Il tamponamento dei candidati del 2016 ha reso difficile per i singoli candidati – a parte il turbolento provocatore Trump – distinguersi. Nel primo forum dei candidati, l'attenzione degli elettori è stata divisa in 11 modi tra gli 11 candidati presenti, costringendoli a parlare in frammenti sonori prima che la telecamera si spostasse sul concorrente successivo. Molti candidati avevano punti di vista duplicati, ostacolando ulteriormente gli sforzi per distinguersi. Ad esempio, i repubblicani – Kasich, Christie e Bush, per esempio – vendevano la stessa formula. Nel frattempo, i veri sostenitori della destra come Santorum, Huckabee, Perry, Walker e Jindal si ripetevano a vicenda sulla questione. Se avessi chiesto a un elettore di sottoporsi a un assaggio alla cieca delle sue opinioni, difficilmente sarebbe riuscito a distinguerle.

Se questi due gruppi di candidati condividevano posizioni così simili, era necessario che si candidassero tutti? Non avrebbe avuto senso, ad esempio, che Kasich, Christie e Bush si riunissero e consolidassero la fazione dei normali? Allo stesso modo, i sostenitori di Santorum non avrebbero dovuto tenere un incontro e dare il loro sostegno a chi aveva maggiori possibilità di vincere? (Sì, ciò avrebbe richiesto un'onesta autovalutazione e un indebolimento dell'ego di un politico, quindi...)

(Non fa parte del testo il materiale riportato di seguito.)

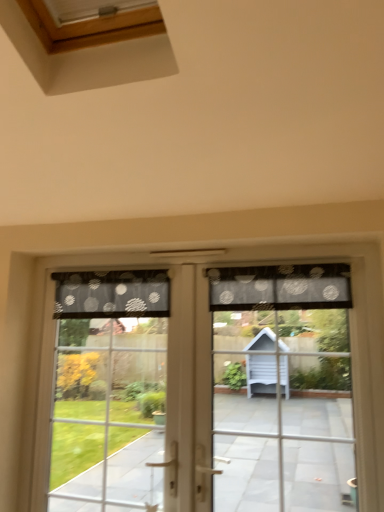 You are a GUI agent. You are given a task and a screenshot of the screen. Output one action in this format:
    pyautogui.click(x=<x>, y=<y>)
    Task: Click on the free space above translucent polka dot curtain at center (from a real-world perspective)
    Image resolution: width=384 pixels, height=512 pixels.
    Given the screenshot: What is the action you would take?
    pyautogui.click(x=271, y=257) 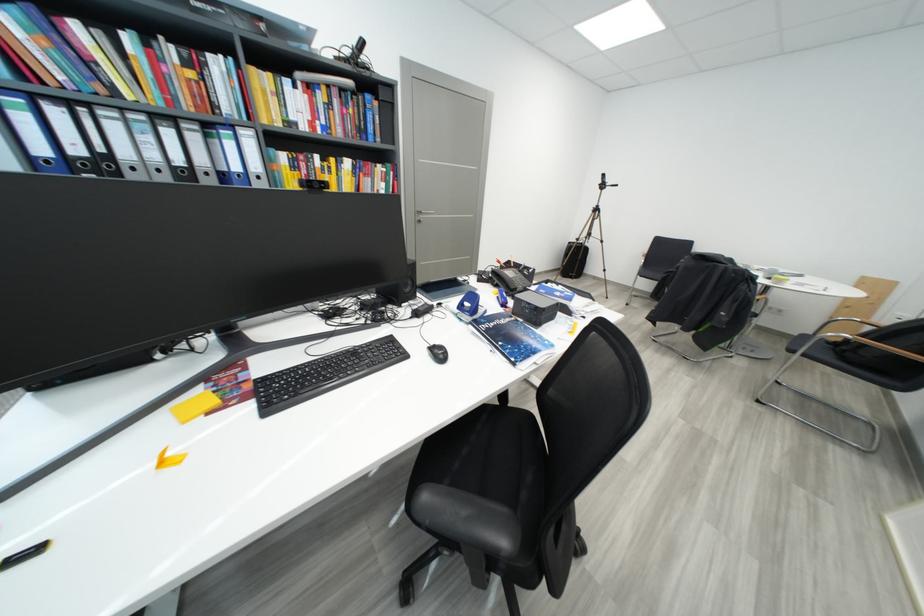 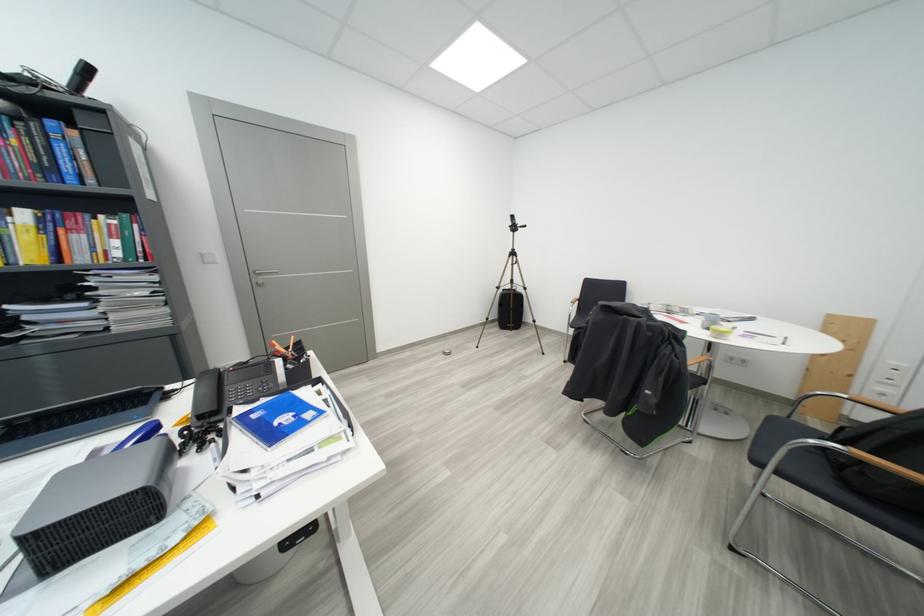 In the second image, find the point that corresponds to (x=357, y=164) in the first image.

(32, 216)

Invece, la pletora di candidati ha finito per diluire l’appeal dei doppelgänger, e questo ha contribuito a far brillare di più la personalità più unica in corsa, Trump. Per non togliere nulla a Trump, i cui messaggi entusiasmano un’ampia parte dell’elettorato repubblicano, ma il campo affollato ha funzionato a suo vantaggio durante la stagione pre-primaria e quando sono state effettivamente votate, quando la divisione dei voti ha annacquato il potere elettorale dei candidati idem.

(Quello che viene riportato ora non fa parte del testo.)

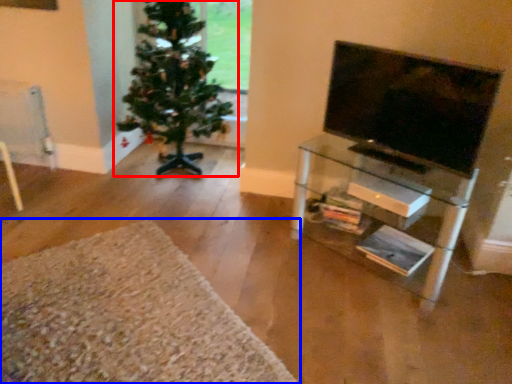 Question: Which object appears farthest to the camera in this image, christmas tree (highlighted by a red box) or plain (highlighted by a blue box)?

Choices:
 (A) christmas tree
 (B) plain

Answer: (A) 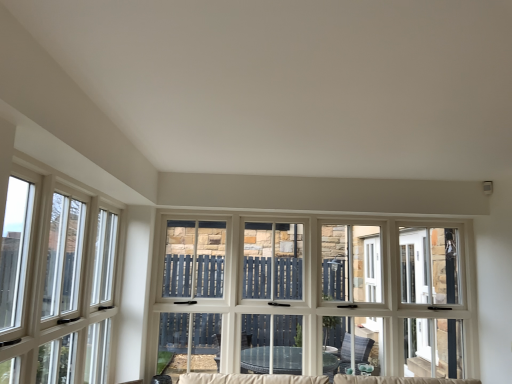 Question: Which direction should I rotate to look at white wood window at center, which is the 1th window from right to left?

La memoria ci dice che Trump se ne andò con la nomination del 2016, ma non è esattamente così. È stato il vincitore della pluralità delle primarie della stagione, non della maggioranza, raccogliendo solo il 45% dei voti, la prestazione più bassa alle primarie di un candidato di un importante partito dai tempi di Michael Dukakis nel 1988. Se il campo fosse stato più ristretto, forse sarebbe emerso un vero sfidante. e dato a Trump una lotta più dura. Invece, Trump ha beneficiato della massiccia divisione dei voti e ha trionfato.